On the residential design side the changes are having less impact on the design. In fact, we have not had to change anything about our standard for design in general. It is impacting the amount of time it takes to document our design decisions. We are having to document further some of our structural design in the form of “showing our work.” It adds time to include these calculations on our drawings sheets, but not to our design time as we already had this included. The biggest change for residential is the new requirements for wood deck design and shear wall bracing. The easy solutions are fairly expensive. The inexpensive options have impacts on aesthetics. There are now requirements for building tighter for better energy performance of ducts and building envelope. However, Virginia allows for a visual inspection to show air tightness. I say this is impossible to do with a visual inspection so it will not benefit the majority of home owners. We already include the air tightness test as a standard in our home design so I know we meet the standard on our homes with or without the visual inspection.
There is also a new Virginia building code used for renovation projects. This book used to be a chapter in the commercial building code, but now is a stand alone document. It has a lot of new language and coordination required that did not exist before. There is a lot of confusion as to the intent and time is the only thing that will clarify some of the standards. It is taking a lot of my time to learn the standard and verify we are in compliance for our renovation projects.

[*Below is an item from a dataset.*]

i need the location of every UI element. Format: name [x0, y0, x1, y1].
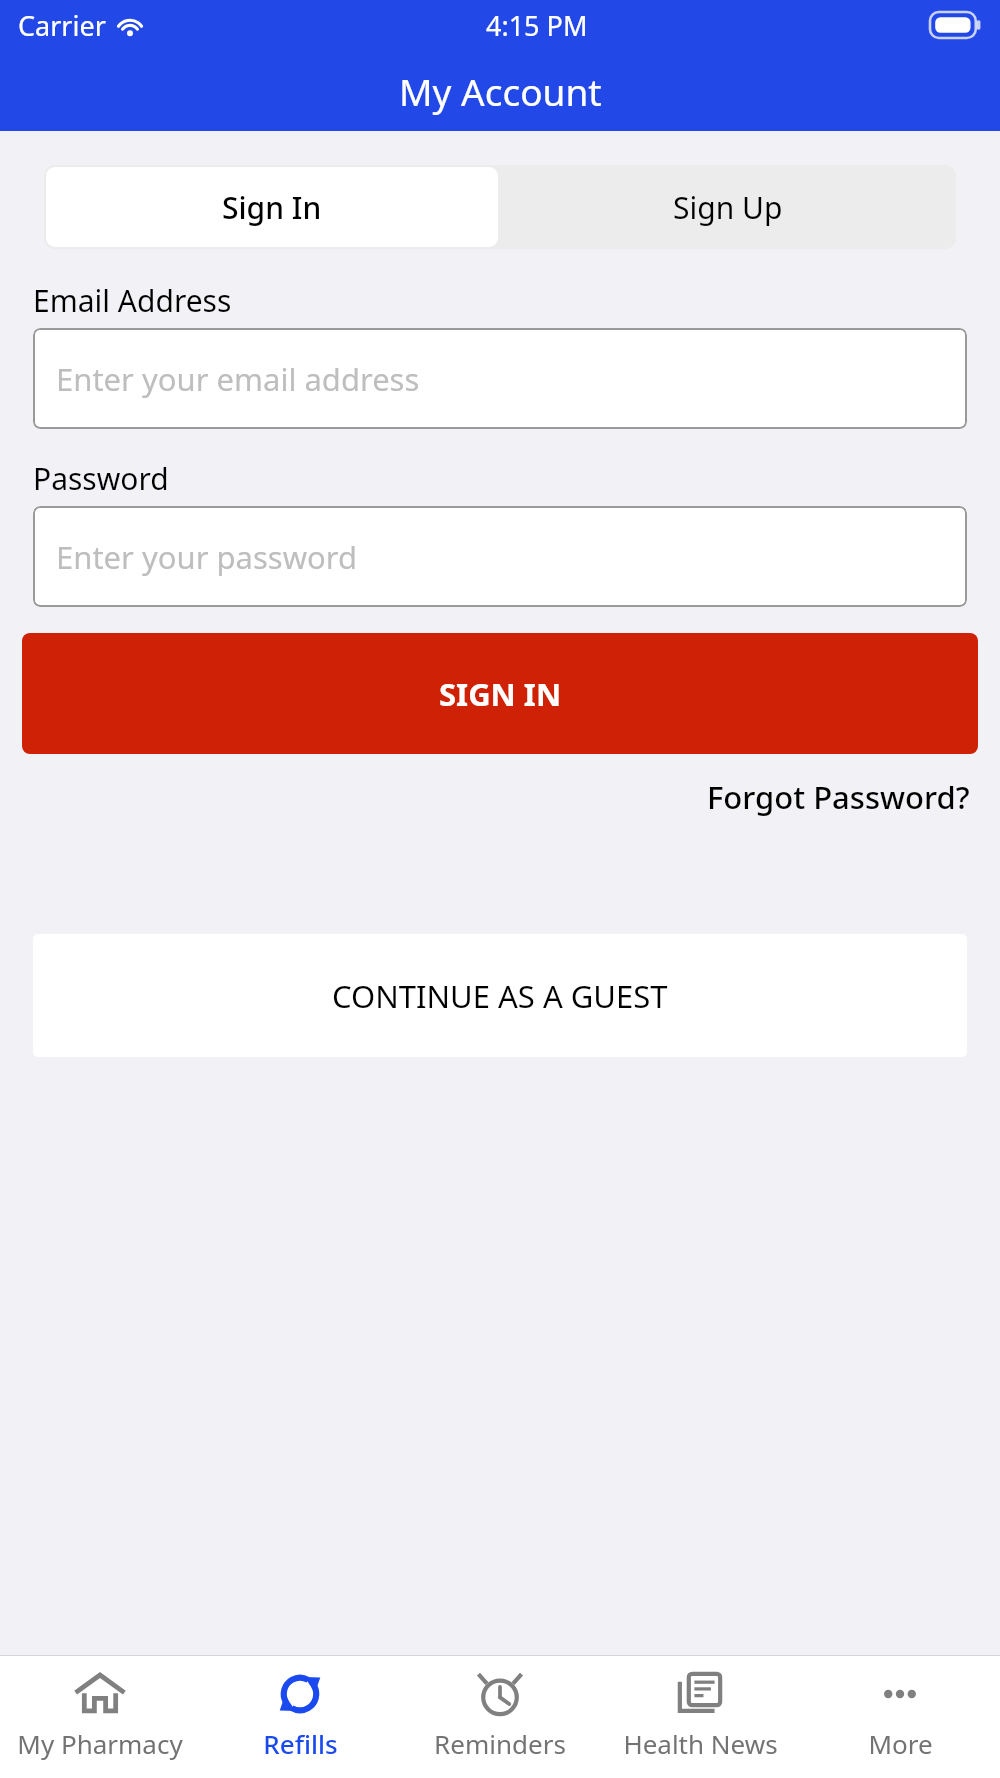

All of these changes will be figured out and will become the minimum standard for how we build. I cannot imagine trying to work through all of these changes had we been designing to code minimum in the past. This is going to have the largest impact on those builders that purchase home plans online and build to code minimum. It is going to raise their quality and the level of efficiency and safety in their projects and that is needed. In the short-term, it is having an impact on everyone in the construction industry as we try to stay competitive while making a living doing what we love. All of this to say, Buildings are complicated and so is code compliance.